Constructing seminorm from norm Two quick motivating examples:
Example 1: $\mathbb{R}^n$ can be considered as a function space of functions from $n$ to $\mathbb{R}$. Function $p(x_1, \cdots, x_n) = (x_1^2 + \cdots + x_n^2)^{1/2}$ defines a norm if $k = n$, and $p'(x_1, \cdots, x_n) = (x_1^2 + \cdots + x_k^2)^{1/2}$ defines a seminorm for any $1 \leq k < n$.
Example 2: For $f \in L^1[0,1]$, function $r(f) = \int_0^1 |f|$ defines a norm, and $r'(f) = \int_0^k |f|$ defines a seminorm for any $0 < k < 1$.
So it seems that given a norm $q$ on function space $X$ where each $f \in X$ has domain $\Omega$, one can define a seminorm $q'$ by asking that $q'(f)$ "check on" the behavior of $f$ only on a subdomain $\Omega' \subset \Omega$ and ignore the behavior of $f$ on $\Omega \smallsetminus \Omega'$. For example, $p'(x)$ only asks what the first $k$-many coordinates of $x$ are doing, and $r'(f)$ only considers the behavior of $f$ on the interval $[0,k]$. My question is: Is there some terminology associated with this phenomon? Some set of keywords I should look up? As you can see, saying that the seminorm "checks on" the behavior of $f$ on some subdomain $\Omega'$ sounds stupid and unrigorous!
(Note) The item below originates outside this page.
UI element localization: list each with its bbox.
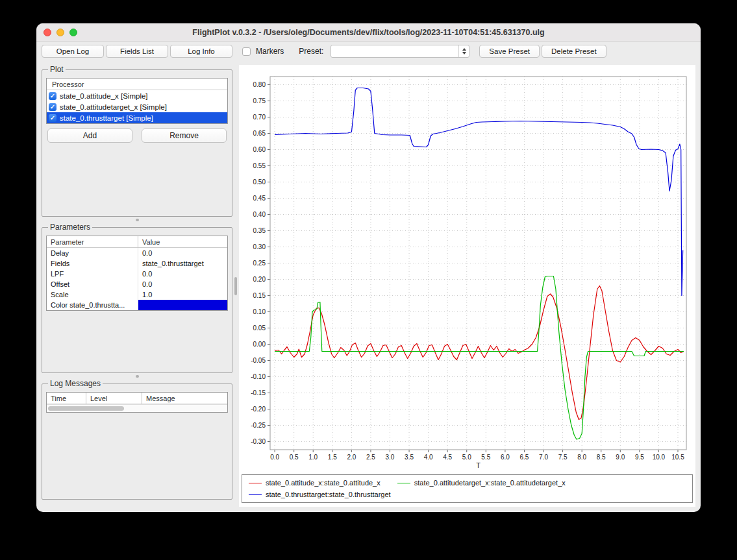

Edit for clarity: What I'm asking is, in these examples, we're not restricting the domain of the norm/seminorm, e.g. norms $p$ and $p'$ have the same domain. But we are in some way restricting the domain of the functions on which the norm acts. Does that object, `the domain of the functions on which the norm acts' have a name?
 A: We can describe these examples by composing with a suitable linear operator. It's easier to describe the $L^1[0, 1]$ example first: we have
$$\int_0^k |f(x)| \, dx = \int_0^1 |f(x) 1_{[0, k]}(x)| \, dx$$
where $1_X$ denotes the indicator function of a subset $X$, which is equal to $1$ on $X$ and $0$ otherwise. We can describe the first example in the same way by thinking of $\mathbb{R}^n$ as the space of functions $\{ 1, 2, \dots n \} \to \mathbb{R}$ and multiplying such a function by the indicator function $1_{[1, k]}(x)$ (which amounts to setting all coordinates except the first $k$ coordinates to zero).
The general pattern is that if $(W, \| \|_W)$ is a normed vector space and $f : V \to W$ is a linear map (where $V$ is just a bare vector space) then the composite $\| v \|_V = \| f(v) \|_W$ is a seminorm on $V$ whose kernel is $\text{ker}(f)$. In this special case $V = W$ is a space of functions and $f$ is an idempotent multiplication operator which sets a function equal to zero outside of a subset. Operators of this form show up, for example, in the spectral theorem.
Alternatively we can take $f$ to be a restriction map between two different function spaces which is maybe a little cleaner, e.g. the restriction map $L^1[0, 1] \to L^1[0, k]$ in the second example and the restriction map $\mathbb{R}^{ \{ 1, \dots n \}} \to \mathbb{R}^{ \{ 1, \dots k \} }$ in the first example. This would allow us to discuss examples like the space of continuous functions $C([0, 1])$ with the sup norm and the restriction maps $C([0, 1]) \to C([0, k])$; here the multiplication-by-an-indicator-function argument is technically not available because $1_{[0, k]}$ is not continuous and multiplication by it does not define an operator on $C([0, 1])$. Thinking about things this way has the sort of funny feature that we pull back twice: once on functions and then again on (semi)norms on functions.